Distributed Training
Business Value: Submit training jobs that scale from a single GPU to hundreds of nodes — with automatic experiment tracking and full reproducibility — all without managing infrastructure.
How It Works
The ML Platform provides a job submission system for running training workloads at scale.
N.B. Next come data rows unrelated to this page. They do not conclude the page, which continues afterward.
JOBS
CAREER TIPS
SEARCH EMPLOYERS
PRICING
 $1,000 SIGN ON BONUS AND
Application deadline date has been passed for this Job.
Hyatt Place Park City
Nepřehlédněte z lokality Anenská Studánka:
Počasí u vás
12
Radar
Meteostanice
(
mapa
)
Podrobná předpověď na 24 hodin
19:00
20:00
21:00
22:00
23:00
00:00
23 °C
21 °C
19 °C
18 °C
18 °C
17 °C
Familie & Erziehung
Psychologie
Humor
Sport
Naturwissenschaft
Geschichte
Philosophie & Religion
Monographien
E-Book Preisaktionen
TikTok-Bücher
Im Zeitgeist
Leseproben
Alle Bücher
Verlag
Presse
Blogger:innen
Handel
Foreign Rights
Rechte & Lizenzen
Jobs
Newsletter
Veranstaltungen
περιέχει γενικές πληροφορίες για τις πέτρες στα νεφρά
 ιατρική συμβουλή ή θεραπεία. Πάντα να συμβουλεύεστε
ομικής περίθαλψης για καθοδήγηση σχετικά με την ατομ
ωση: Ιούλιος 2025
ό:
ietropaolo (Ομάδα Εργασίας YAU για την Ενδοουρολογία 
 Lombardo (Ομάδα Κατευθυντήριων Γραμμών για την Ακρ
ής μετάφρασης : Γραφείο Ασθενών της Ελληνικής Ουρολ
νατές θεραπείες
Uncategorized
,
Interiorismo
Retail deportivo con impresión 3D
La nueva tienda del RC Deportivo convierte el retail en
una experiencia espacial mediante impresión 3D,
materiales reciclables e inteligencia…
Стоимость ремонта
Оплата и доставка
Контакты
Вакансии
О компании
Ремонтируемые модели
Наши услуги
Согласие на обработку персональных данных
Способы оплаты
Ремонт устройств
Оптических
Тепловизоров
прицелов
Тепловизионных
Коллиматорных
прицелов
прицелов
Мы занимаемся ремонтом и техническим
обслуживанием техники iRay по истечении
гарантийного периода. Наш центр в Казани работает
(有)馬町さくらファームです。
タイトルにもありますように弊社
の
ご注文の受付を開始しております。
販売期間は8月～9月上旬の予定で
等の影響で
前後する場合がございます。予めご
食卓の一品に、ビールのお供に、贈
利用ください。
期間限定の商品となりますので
When you submit a training job:
- The platform schedules your job on available GPU resources matching your requirements
- Your code runs in an isolated container with GPU access and high-speed InfiniBand connectivity
- MLflow tracking is automatically configured — metrics, parameters, and artifacts are logged
- Job logs stream in real-time through the portal
- Completed jobs produce artifacts stored in the workspace's artifact repository
Technical Highlights
- Multi-node training with DDP, FSDP, and DeepSpeed across InfiniBand fabric
- Framework support: PyTorch, TensorFlow, HuggingFace, Ludwig, Ray Train
- Automatic checkpointing with upload to persistent storage
- Resource queuing with priority scheduling
- Custom container images and environment customization
- Workspace secrets available as environment variables
Supported Frameworks
| Framework | Distributed Support |
|---|---|
| PyTorch | DDP, FSDP, DeepSpeed |
| TensorFlow | MultiWorkerMirroredStrategy |
| HuggingFace | Trainer with multi-GPU |
| Ludwig | Built-in distributed training |
| Ray Train | Ray distributed backend |